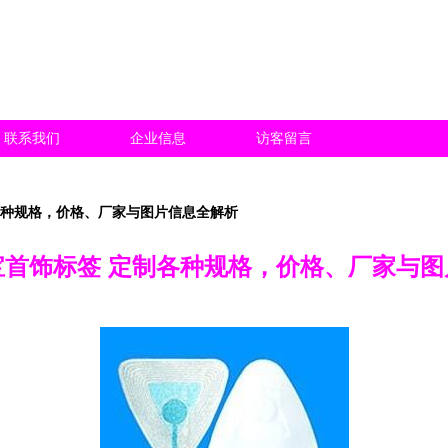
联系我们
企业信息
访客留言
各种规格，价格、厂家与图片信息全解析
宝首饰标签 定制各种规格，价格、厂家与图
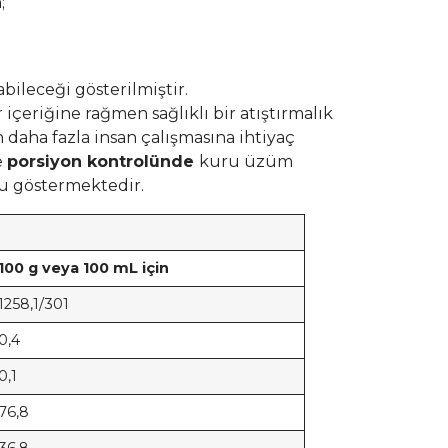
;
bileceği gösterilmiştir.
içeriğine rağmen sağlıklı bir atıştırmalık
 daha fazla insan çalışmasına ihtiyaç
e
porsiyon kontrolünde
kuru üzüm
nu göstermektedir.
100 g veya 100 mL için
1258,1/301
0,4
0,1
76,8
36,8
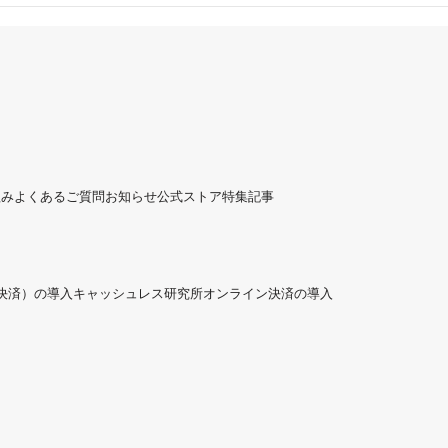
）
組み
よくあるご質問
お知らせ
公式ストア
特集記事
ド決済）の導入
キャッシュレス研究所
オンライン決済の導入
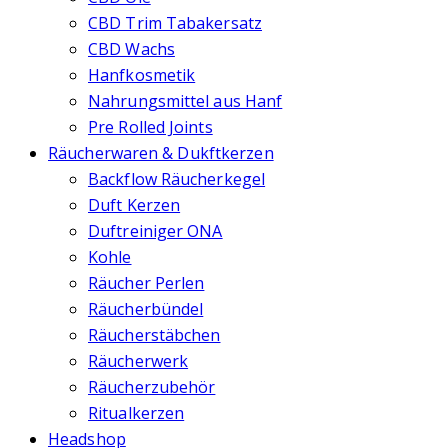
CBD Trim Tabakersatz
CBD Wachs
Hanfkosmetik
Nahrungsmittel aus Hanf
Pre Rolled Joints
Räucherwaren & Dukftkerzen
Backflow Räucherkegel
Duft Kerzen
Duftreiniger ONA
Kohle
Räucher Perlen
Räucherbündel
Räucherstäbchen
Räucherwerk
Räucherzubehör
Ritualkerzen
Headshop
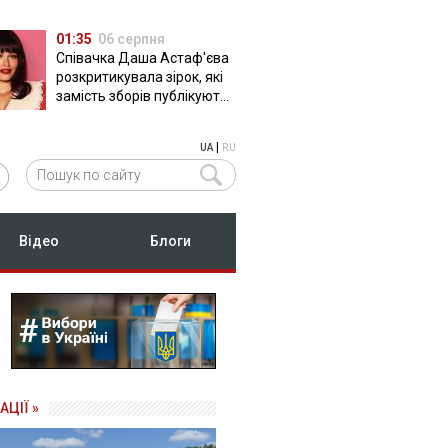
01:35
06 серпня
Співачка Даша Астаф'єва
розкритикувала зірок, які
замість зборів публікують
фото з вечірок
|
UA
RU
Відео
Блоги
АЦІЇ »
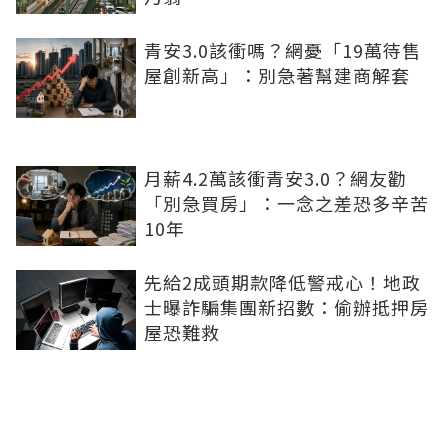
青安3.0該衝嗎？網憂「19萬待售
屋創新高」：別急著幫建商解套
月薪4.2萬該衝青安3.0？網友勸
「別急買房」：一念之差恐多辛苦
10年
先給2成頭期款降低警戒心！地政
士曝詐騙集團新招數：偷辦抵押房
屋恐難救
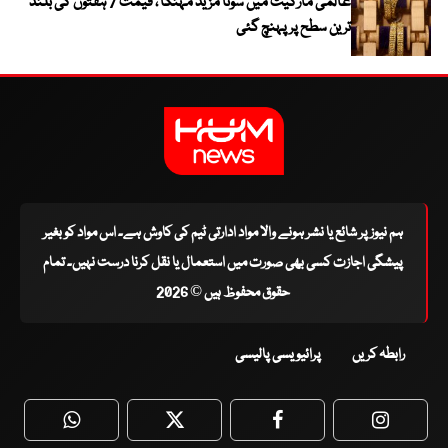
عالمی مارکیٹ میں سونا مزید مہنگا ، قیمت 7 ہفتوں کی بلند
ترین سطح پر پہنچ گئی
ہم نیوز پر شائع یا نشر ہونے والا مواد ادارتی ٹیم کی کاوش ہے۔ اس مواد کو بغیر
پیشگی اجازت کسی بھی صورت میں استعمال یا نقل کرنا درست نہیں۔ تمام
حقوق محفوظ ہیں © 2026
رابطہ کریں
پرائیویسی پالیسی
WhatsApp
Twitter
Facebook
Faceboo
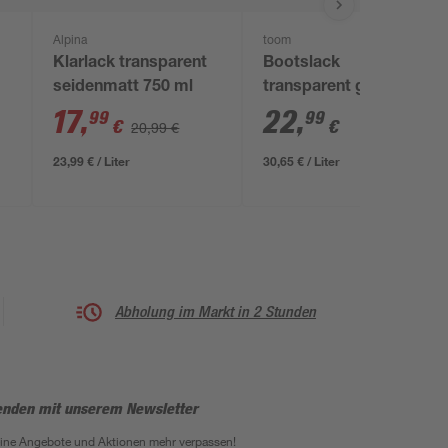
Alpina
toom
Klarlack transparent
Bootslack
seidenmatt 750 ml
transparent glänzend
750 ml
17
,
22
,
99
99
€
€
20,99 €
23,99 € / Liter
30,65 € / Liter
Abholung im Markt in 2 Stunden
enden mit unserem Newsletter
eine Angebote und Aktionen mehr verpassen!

**Task:** Retype the data above exactly. Do not carry over any images.

**Task output:**
联系我们
企业信息
访客留言
各种规格，价格、厂家与图片信息全解析
宝首饰标签 定制各种规格，价格、厂家与图
;
bileceği gösterilmiştir.
içeriğine rağmen sağlıklı bir atıştırmalık
 daha fazla insan çalışmasına ihtiyaç
e
porsiyon kontrolünde
kuru üzüm
nu göstermektedir.
100 g veya 100 mL için
1258,1/301
0,4
0,1
76,8
36,8
）
組み
よくあるご質問
お知らせ
公式ストア
特集記事
ド決済）の導入
キャッシュレス研究所
オンライン決済の導入
CBD Trim Tabakersatz
CBD Wachs
Hanfkosmetik
Nahrungsmittel aus Hanf
Pre Rolled Joints
Räucherwaren & Dukftkerzen
Backflow Räucherkegel
Duft Kerzen
Duftreiniger ONA
Kohle
Räucher Perlen
Räucherbündel
Räucherstäbchen
Räucherwerk
Räucherzubehör
Ritualkerzen
Headshop
01:35
06 серпня
Співачка Даша Астаф'єва
розкритикувала зірок, які
замість зборів публікують
фото з вечірок
|
UA
RU
Відео
Блоги
АЦІЇ »
青安3.0該衝嗎？網憂「19萬待售
屋創新高」：別急著幫建商解套
月薪4.2萬該衝青安3.0？網友勸
「別急買房」：一念之差恐多辛苦
10年
先給2成頭期款降低警戒心！地政
士曝詐騙集團新招數：偷辦抵押房
屋恐難救
عالمی مارکیٹ میں سونا مزید مہنگا ، قیمت 7 ہفتوں کی بلند
ترین سطح پر پہنچ گئی
ہم نیوز پر شائع یا نشر ہونے والا مواد ادارتی ٹیم کی کاوش ہے۔ اس مواد کو بغیر
پیشگی اجازت کسی بھی صورت میں استعمال یا نقل کرنا درست نہیں۔ تمام
حقوق محفوظ ہیں © 2026
رابطہ کریں
پرائیویسی پالیسی
WhatsApp
Twitter
Facebook
Faceboo
Alpina
toom
Klarlack transparent
Bootslack
seidenmatt 750 ml
transparent glänzend
750 ml
17
,
22
,
99
99
€
€
20,99 €
23,99 € / Liter
30,65 € / Liter
Abholung im Markt in 2 Stunden
enden mit unserem Newsletter
eine Angebote und Aktionen mehr verpassen!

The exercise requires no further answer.